Releases: polm/fugashi
Version 0.1.10: Python 3.5+ and other features
This release includes a number of small fixes from 0.1.9 and two more significant changes.
Unidic 26 Field Format Support
Unidic has a surprising variety of formats, and the 26-field variety wasn't previously supported. This format includes kana accent information and is notably used in binary distribution of Unidic 2.1.2.
Support for Python 3.5, 3.6
Support for these versions was initially removed due to their short remaining lifespan and lack of a default
option in the namedtuple
constructor. @tamuhey made the necessary changes to get them working so they're supported for now; thanks!
Other Changes
- dummy mecabrc specification for bundled Unidic support (still a work in progress)
- test fixes and documentation
- deal with comma separate values inside fields
Upcoming Changes
I'm working on creating a bundled version of Unidic. Modern versions of Unidic are too large to distribute via PyPI, so I'm figuring out the best way to distribute the data.
Generic Dictionary Support in v0.1.8
v0.1.8 of fugashi adds support for generic dictionaries. You can now use IPADic or other dictionaries by using a GenericTagger the same way you would use the normal Tagger:
import fugashi
tagger = fugashi.GenericTagger('-d/usr/local/lib/mecab/dic/ipadic')
It's also possible to specify dictionary fields so you can get convenient access to features no matter what dictionary you use.
import fugashi
# the wrapper is just a namedtuple with a default value of None for all fields
MyDictFeatures = fugashi.create_dict_wrapper('MyDictFeatures', 'lemma alpha beta'.split())

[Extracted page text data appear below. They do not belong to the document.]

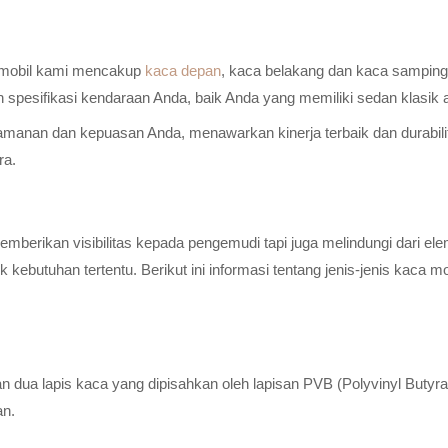
a mobil kami mencakup
kaca depan
, kaca belakang dan kaca samping 
n spesifikasi kendaraan Anda, baik Anda yang memiliki sedan klasik
anan dan kepuasan Anda, menawarkan kinerja terbaik dan durabilitas
ra.
erikan visibilitas kepada pengemudi tapi juga melindungi dari elem
ebutuhan tertentu. Berikut ini informasi tentang jenis-jenis kaca m
n dua lapis kaca yang dipisahkan oleh lapisan PVB (Polyvinyl Butyr
an.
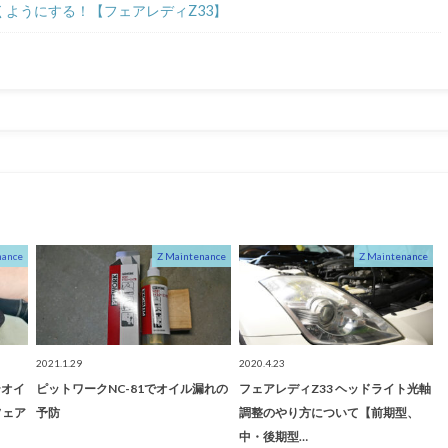
ようにする！【フェアレディZ33】
nance
Z Maintenance
Z Maintenance
2021.1.29
2020.4.23
テオイ
ピットワークNC-81でオイル漏れの
フェアレディZ33 ヘッドライト光軸
フェア
予防
調整のやり方について【前期型、
中・後期型…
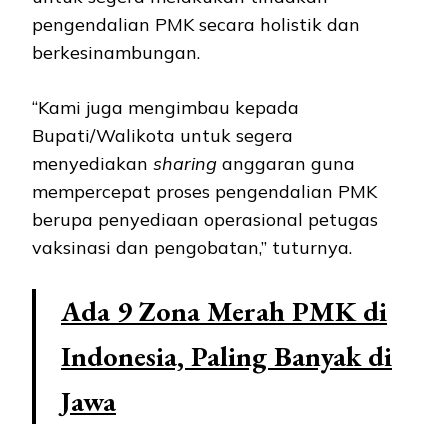
pengendalian PMK secara holistik dan
berkesinambungan.
“Kami juga mengimbau kepada
Bupati/Walikota untuk segera
menyediakan
sharing
anggaran guna
mempercepat proses pengendalian PMK
berupa penyediaan operasional petugas
vaksinasi dan pengobatan,” tuturnya.
Ada 9 Zona Merah PMK di
Indonesia, Paling Banyak di
Jawa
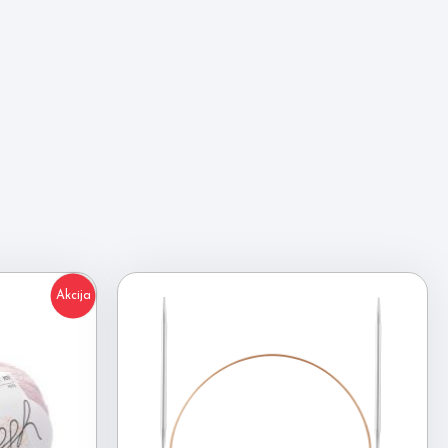
Akcija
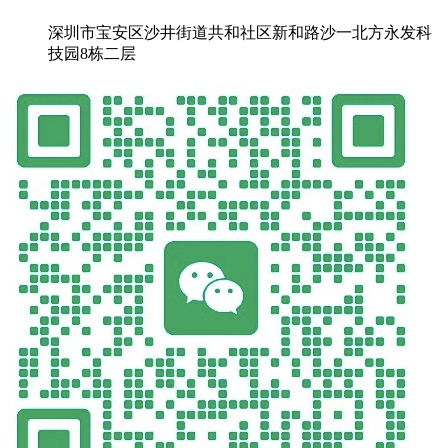
深圳市宝安区沙井街道共和社区新和路沙一北方永发科
技园8栋二层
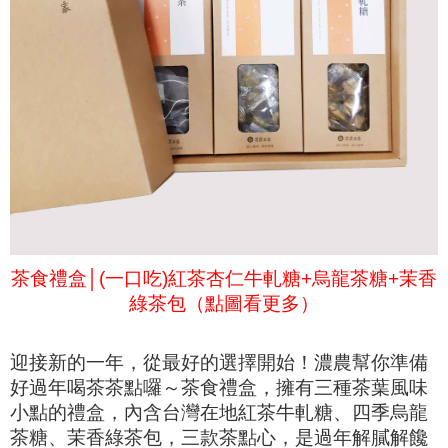
茶食禮盒│
(
一口吃)
紅茶杏仁牛軋糖
+烏龍茶糖+茉香
綠茶包（點圖看更多）
迎接新的一年，從最好的選擇開始！濃農幫你準備
好過年喝茶茶點囉～茶食禮盒，擁有三種茶葉風味
小點的禮盒，內含台灣在地紅茶牛軋糖、四季烏龍
茶糖、茉香綠茶包，三款茶點心，是過年解膩解饞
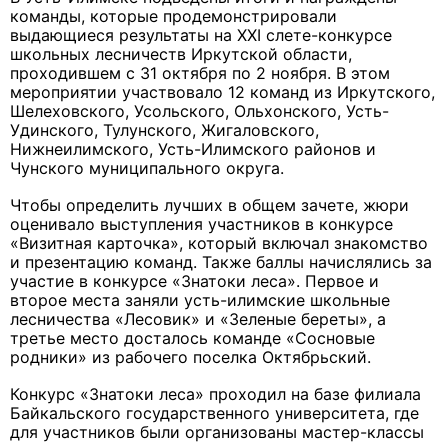
команды, которые продемонстрировали
выдающиеся результаты на XXI слете-конкурсе
школьных лесничеств Иркутской области,
проходившем с 31 октября по 2 ноября. В этом
мероприятии участвовало 12 команд из Иркутского,
Шелеховского, Усольского, Ольхонского, Усть-
Удинского, Тулунского, Жигаловского,
Нижнеилимского, Усть-Илимского районов и
Чунского муниципального округа.
Чтобы определить лучших в общем зачете, жюри
оценивало выступления участников в конкурсе
«Визитная карточка», который включал знакомство
и презентацию команд. Также баллы начислялись за
участие в конкурсе «Знатоки леса». Первое и
второе места заняли усть-илимские школьные
лесничества «Лесовик» и «Зеленые береты», а
третье место досталось команде «Сосновые
родники» из рабочего поселка Октябрьский.
Конкурс «Знатоки леса» проходил на базе филиала
Байкальского государственного университета, где
для участников были организованы мастер-классы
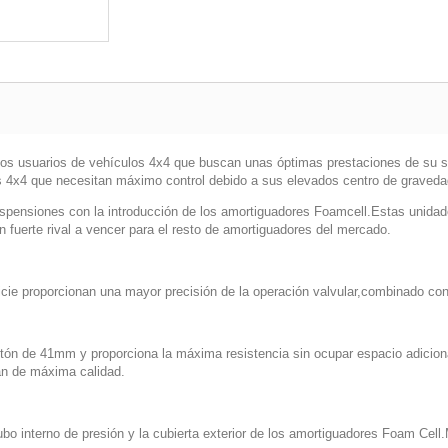
los usuarios de vehículos 4x4 que buscan unas óptimas prestaciones de su 
los 4x4 que necesitan máximo control debido a sus elevados centro de graveda
pensiones con la introducción de los amortiguadores Foamcell.Estas unidad
 fuerte rival a vencer para el resto de amortiguadores del mercado.
icie proporcionan una mayor precisión de la operación valvular,combinado c
ón de 41mm y proporciona la máxima resistencia sin ocupar espacio adicion
mán de máxima calidad.
ubo interno de presión y la cubierta exterior de los amortiguadores Foam Cell.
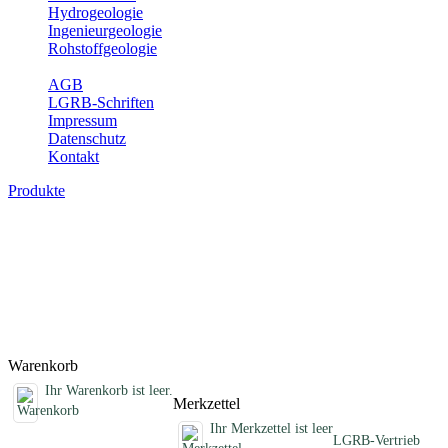
Hydrogeologie
Ingenieurgeologie
Rohstoffgeologie
Service
AGB
LGRB-Schriften
Impressum
Datenschutz
Kontakt
Produkte
Sonstige fachübergreifende Produkte
Hier finden Sie Sonderprodukte wie Infomaterial, Daten-CDs,
Poster und weitere Produktkategorien.
Titel
Preis
Produktliste wird geladen ...
Titel
Preis
Warenkorb
Ihr Warenkorb ist leer.
Merkzettel
Ihr Merkzettel ist leer
LGRB-Vertrieb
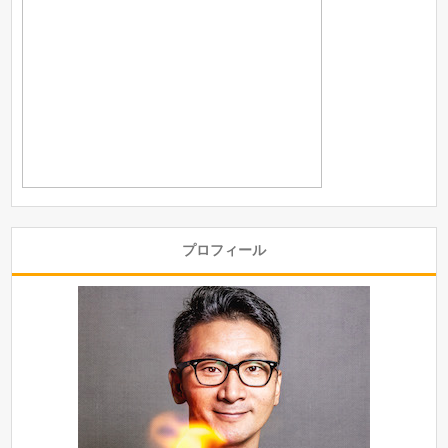
プロフィール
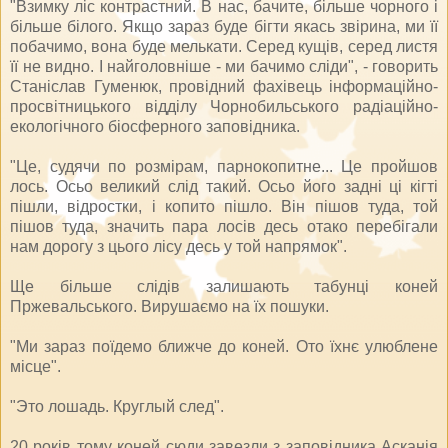
"Взимку ліс контрастний. В нас, бачите, більше чорного і
більше білого. Якщо зараз буде бігти якась звірина, ми її
побачимо, вона буде мелькати. Серед кущів, серед листя
її не видно. І найголовніше - ми бачимо сліди", - говорить
Станіслав Гуменюк, провідний фахівець інформаційно-
просвітницького відділу Чорнобильського радіаційно-
екологічного біосферного заповідника.
"Це, судячи по розмірам, парнокопитне... Це пройшов
лось. Осьо великий слід такий. Осьо його задні ці кігті
пішли, відростки, і копито пішло. Він пішов туда, той
пішов туда, значить пара лосів десь отако перебігали
нам дорогу з цього лісу десь у той напрямок".
Ще більше слідів залишають табунці коней
Пржевальського. Вирушаємо на їх пошуки.
"Ми зараз поїдемо ближче до коней. Ото їхнє улюблене
місце".
"Это лошадь. Круглый след".
20 років тому коней сюди завезли з заповідника Асканія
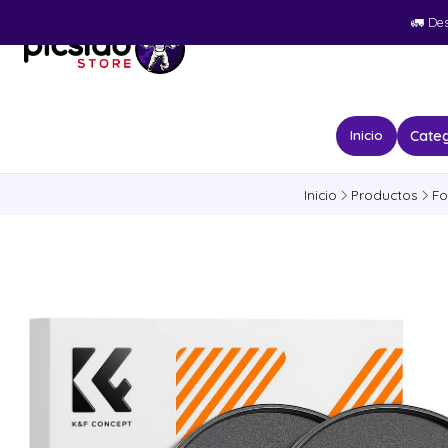
🚛​ De
Categ
Inicio
Inicio
Productos
Fo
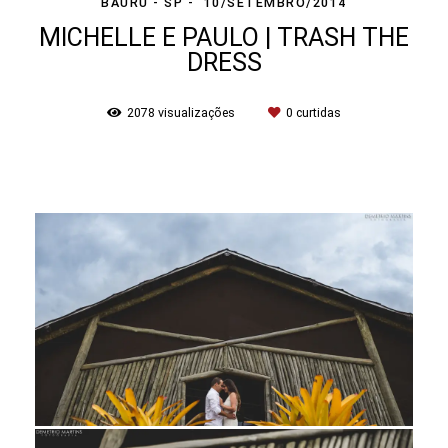
BAURU - SP
10/SETEMBRO/2014
MICHELLE E PAULO | TRASH THE
DRESS
2078
visualizações
0
curtidas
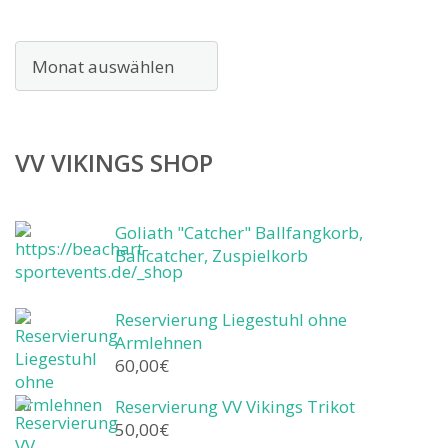
Archiv
VV VIKINGS SHOP
Goliath "Catcher" Ballfangkorb,
Ballcatcher, Zuspielkorb
Reservierung Liegestuhl ohne
Armlehnen
60,00
€
Reservierung VV Vikings Trikot
50,00
€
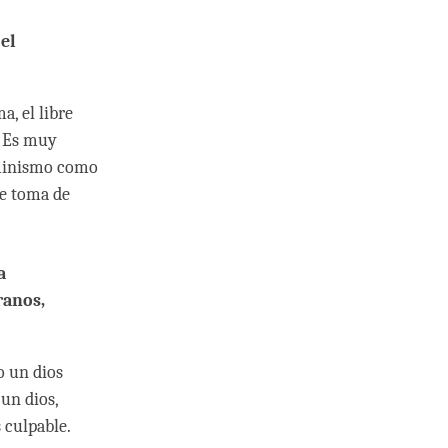
el
a, el libre
. Es muy
rminismo como
de toma de
a
ranos,
o un dios
un dios,
 culpable.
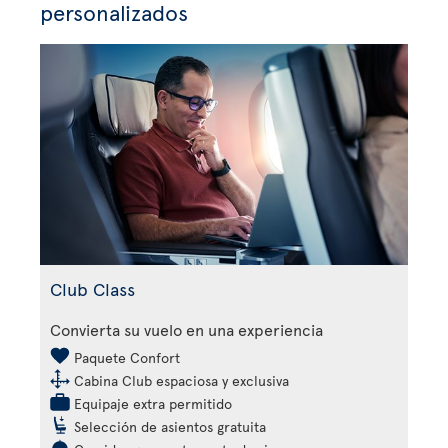
personalizados
Club Class
Convierta su vuelo en una experiencia
Paquete Confort
Cabina Club espaciosa y exclusiva
Equipaje extra permitido
Selección de asientos gratuita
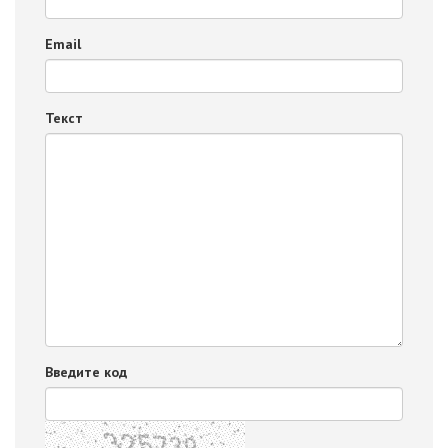
Email
Текст
Введите код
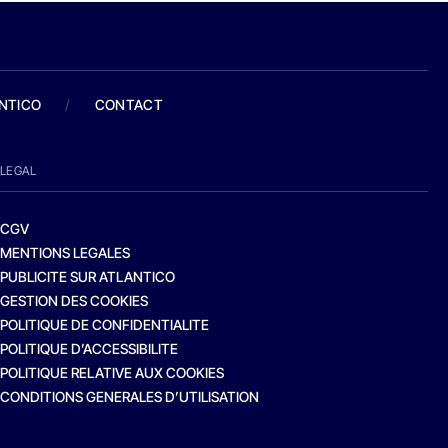
ANTICO
/
CONTACT
LEGAL
CGV
MENTIONS LEGALES
PUBLICITE SUR ATLANTICO
GESTION DES COOKIES
POLITIQUE DE CONFIDENTIALITE
POLITIQUE D’ACCESSIBILITE
POLITIQUE RELATIVE AUX COOKIES
CONDITIONS GENERALES D’UTILISATION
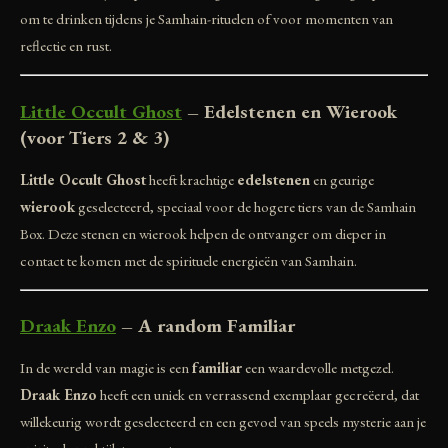
om te drinken tijdens je Samhain-rituelen of voor momenten van
reflectie en rust.
Little Occult Ghost
– Edelstenen en Wierook
(voor Tiers 2 & 3)
Little Occult Ghost
heeft krachtige
edelstenen
en geurige
wierook
geselecteerd, speciaal voor de hogere tiers van de Samhain
Box. Deze stenen en wierook helpen de ontvanger om dieper in
contact te komen met de spirituele energieën van Samhain.
Draak Enzo
– A random Familiar
In de wereld van magie is een
familiar
een waardevolle metgezel.
Draak Enzo
heeft een uniek en verrassend exemplaar gecreëerd, dat
willekeurig wordt geselecteerd en een gevoel van speels mysterie aan je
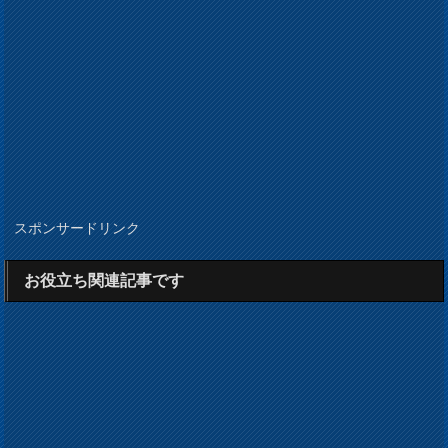
スポンサードリンク
お役立ち関連記事です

tagger = fugashi.GenericTagger('-d/usr/local/lib/mecab/dic/customdic', MyDictFeatures)
nodes = tagger.parseToNodes('blah blah')
node = nodes[0]
print(node.lemma, node.alpha, node.beta)
Some other changes:
- the raw feature string is now available as
.feature_raw
on nodes - packaging-related fixes
- initial mecab-ko-dic (Korean) support; needs more testing